Exercise objective: The result should be an exact copy of only the lines from the one holding "Locate an element on the screen." through the last line of the data below, please, without pictures.

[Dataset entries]
▬▬▬

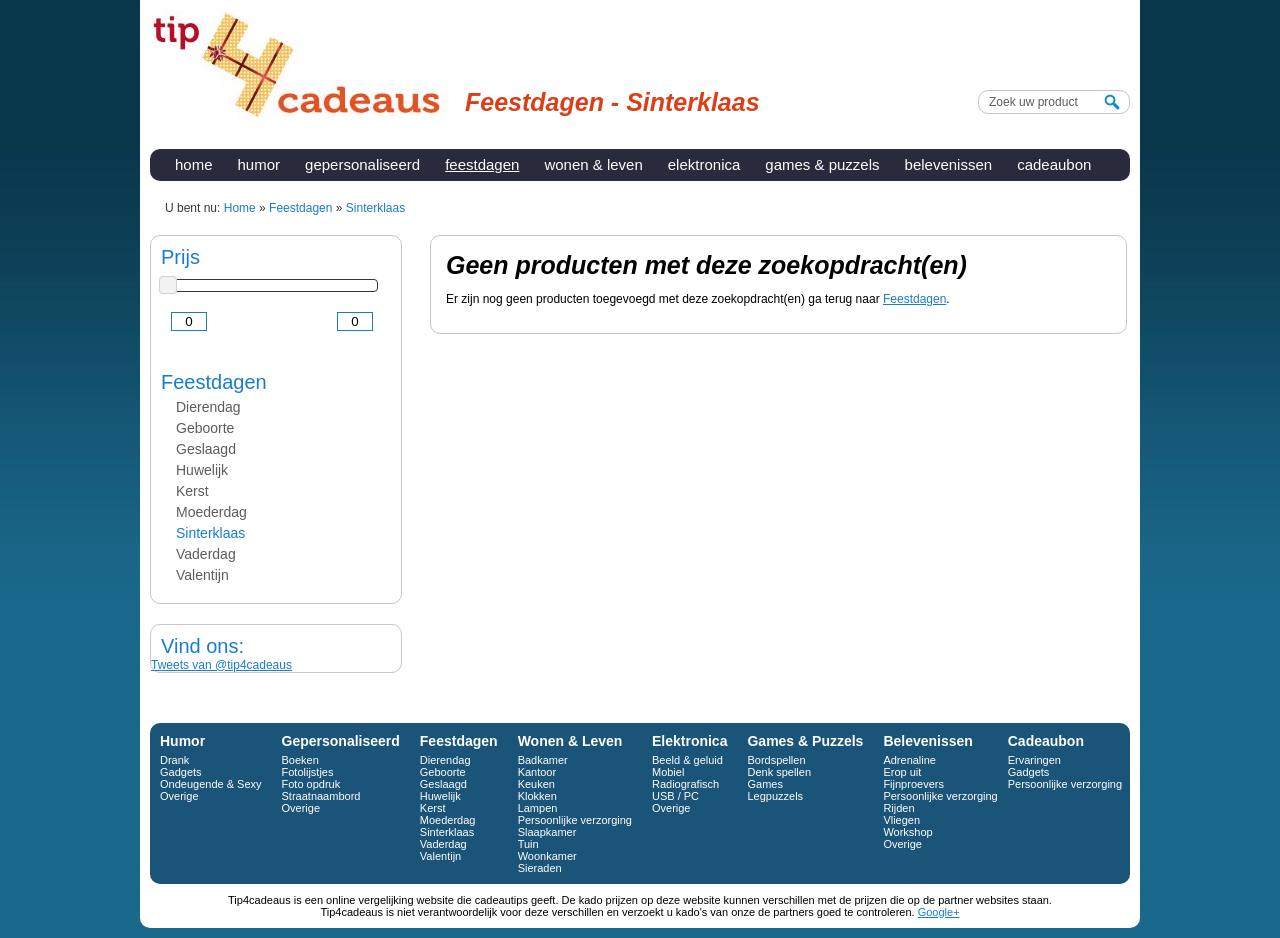  Describe the element at coordinates (211, 784) in the screenshot. I see `Ondeugende & Sexy` at that location.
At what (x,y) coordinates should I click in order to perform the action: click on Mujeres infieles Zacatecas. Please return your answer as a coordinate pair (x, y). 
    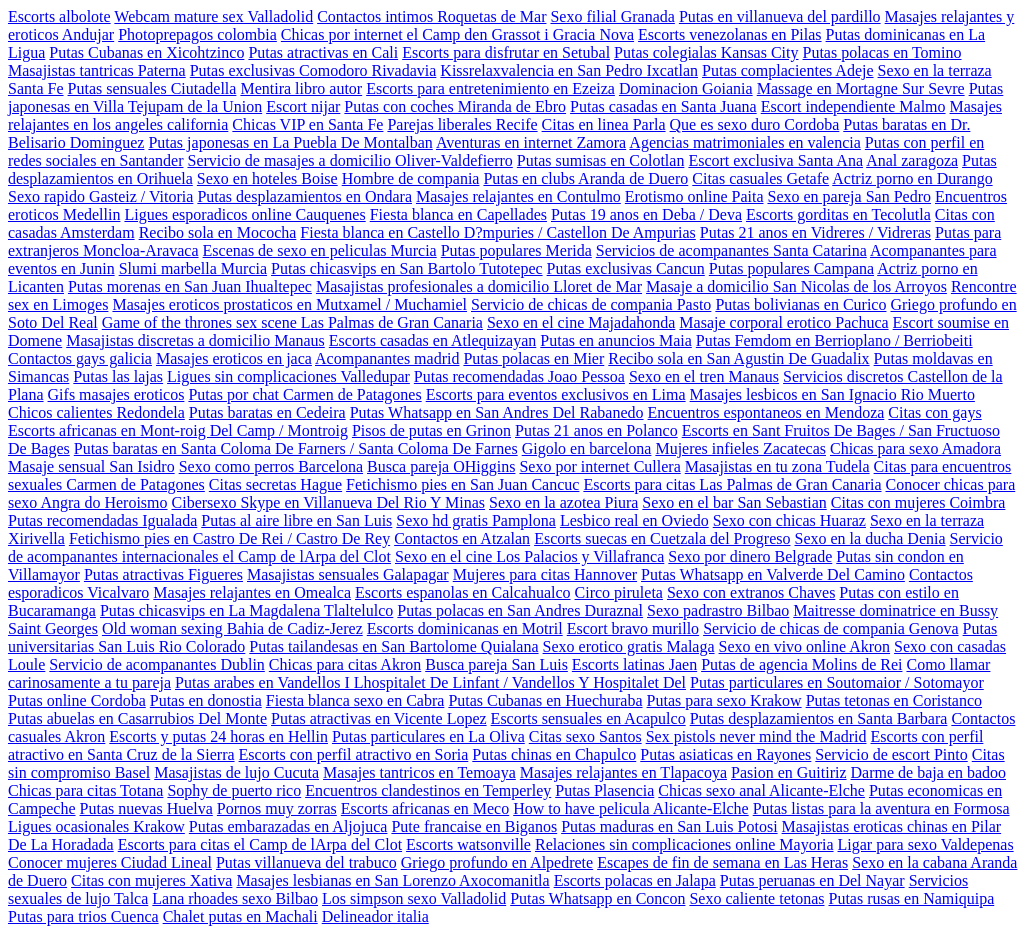
    Looking at the image, I should click on (740, 448).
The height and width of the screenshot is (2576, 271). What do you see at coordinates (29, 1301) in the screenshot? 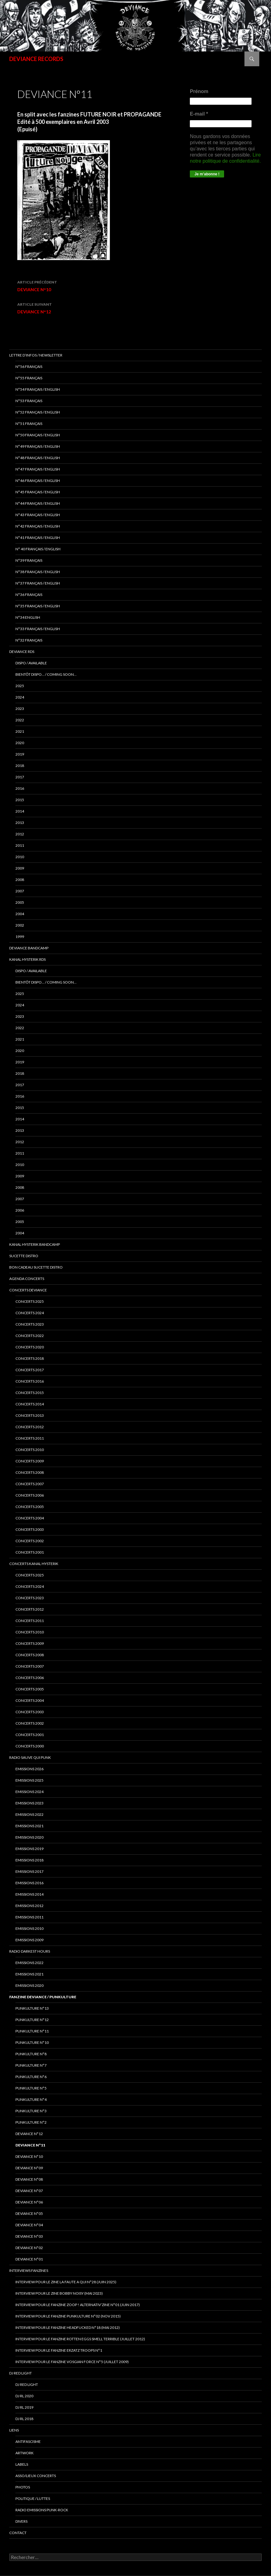
I see `CONCERTS 2025` at bounding box center [29, 1301].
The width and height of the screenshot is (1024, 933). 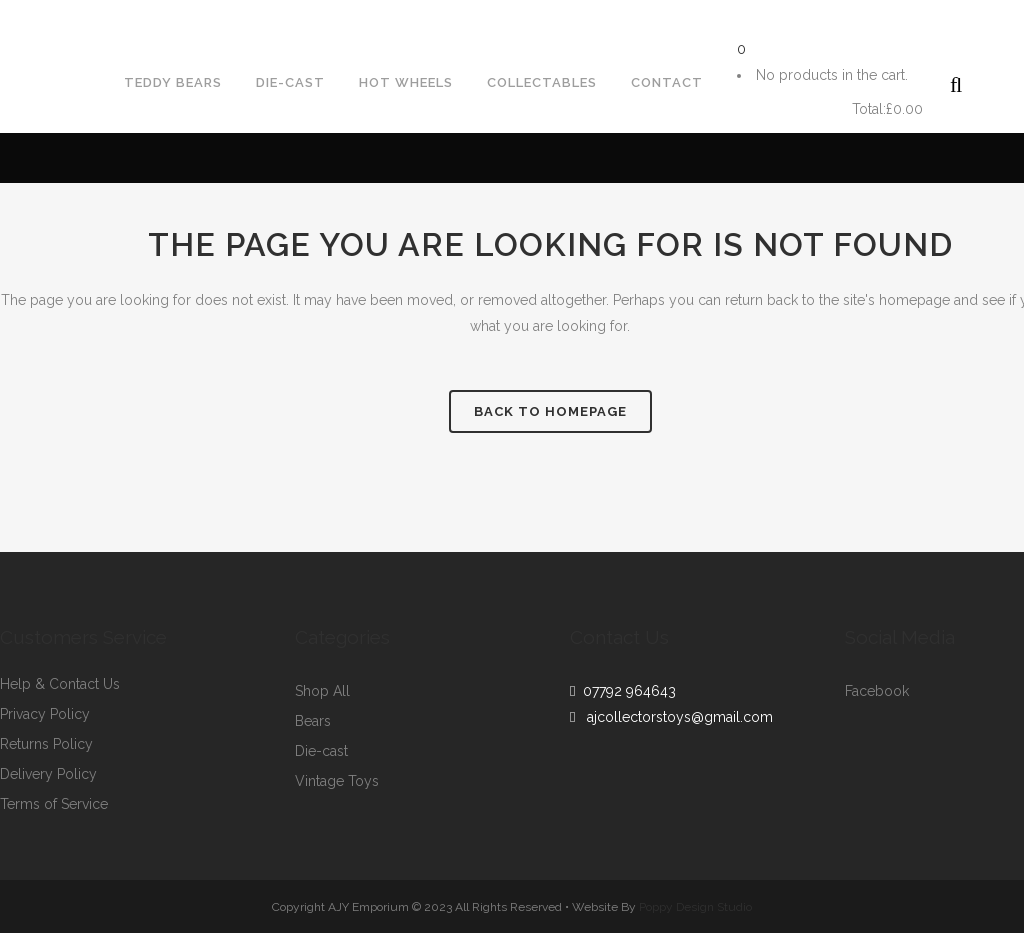 What do you see at coordinates (63, 16) in the screenshot?
I see `07792964643` at bounding box center [63, 16].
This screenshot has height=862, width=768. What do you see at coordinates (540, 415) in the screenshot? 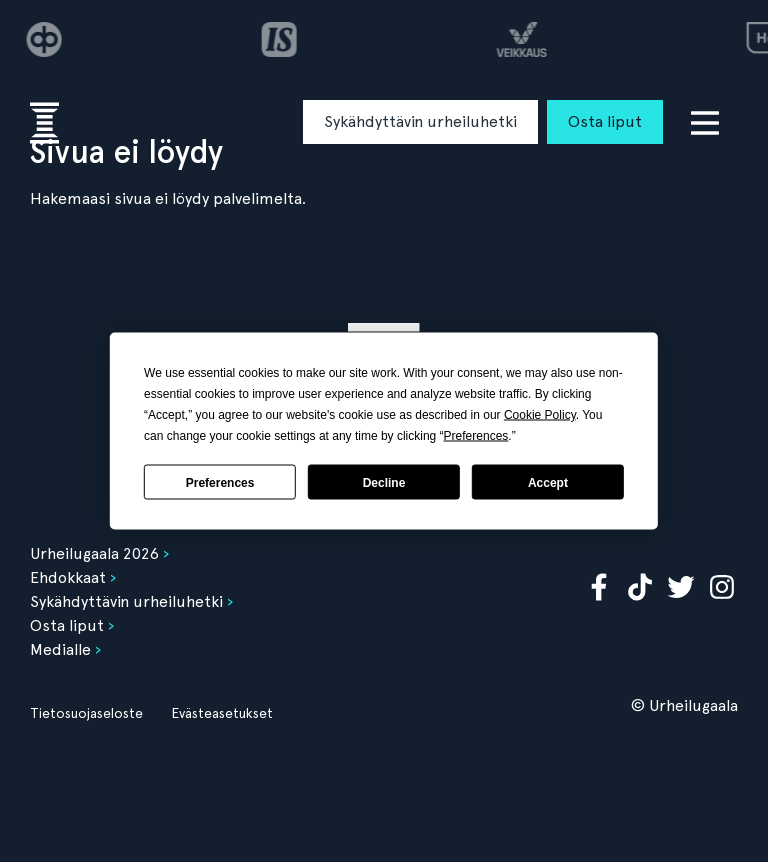
I see `Cookie Policy [button]` at bounding box center [540, 415].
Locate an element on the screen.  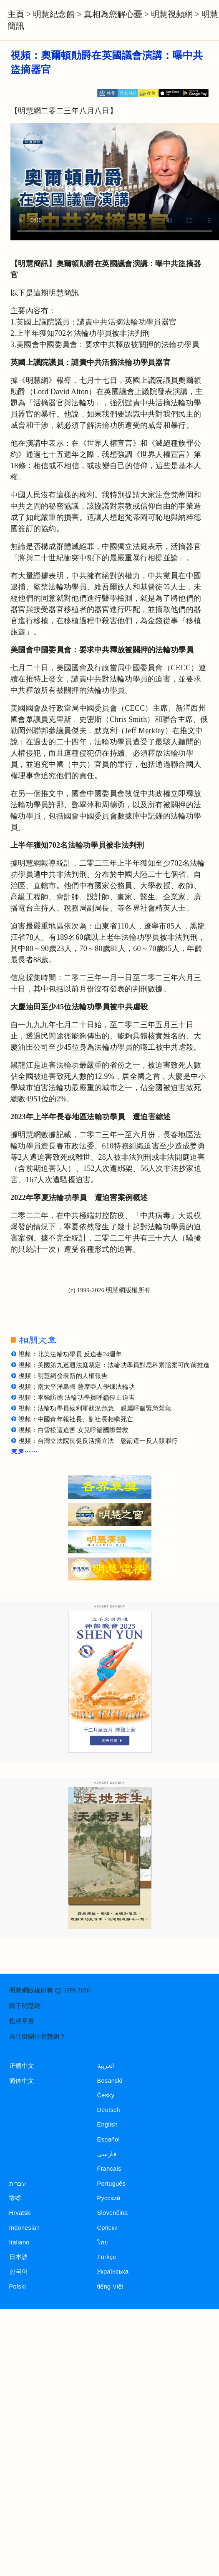
視頻：台灣立法院長促反活摘立法 懲罰這一反人類罪行 is located at coordinates (98, 1441).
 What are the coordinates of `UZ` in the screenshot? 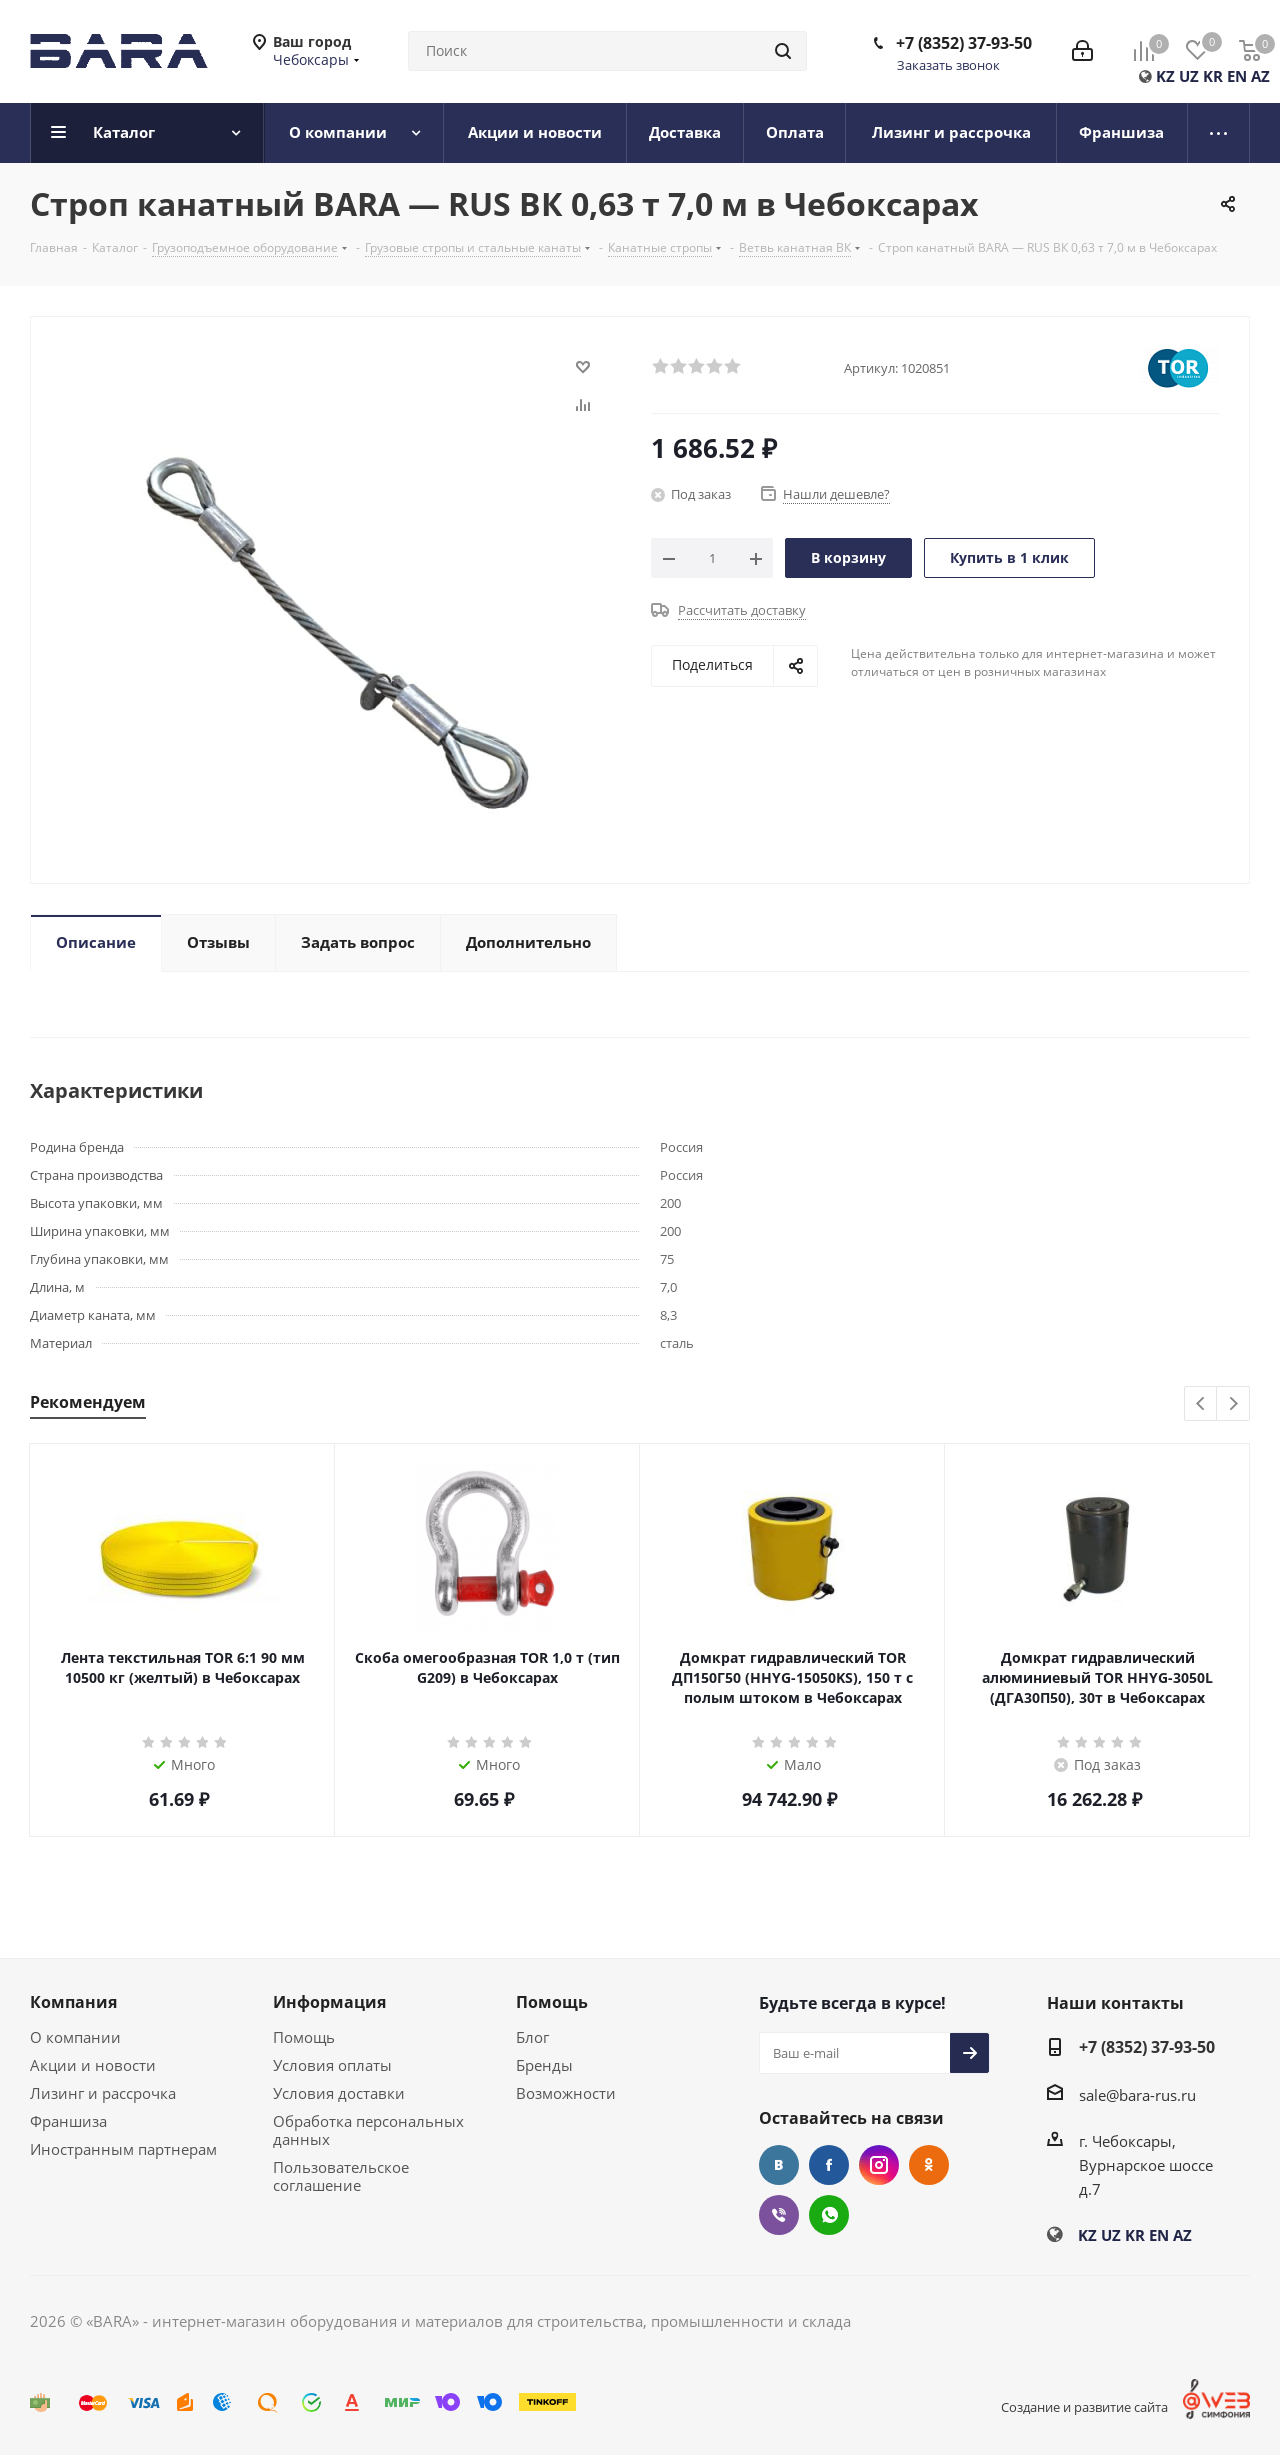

▬▬▬

Result:
Locate an element on the screen.  
視頻：台灣立法院長促反活摘立法 懲罰這一反人類罪行 is located at coordinates (98, 1441).
 What are the coordinates of `UZ` in the screenshot? 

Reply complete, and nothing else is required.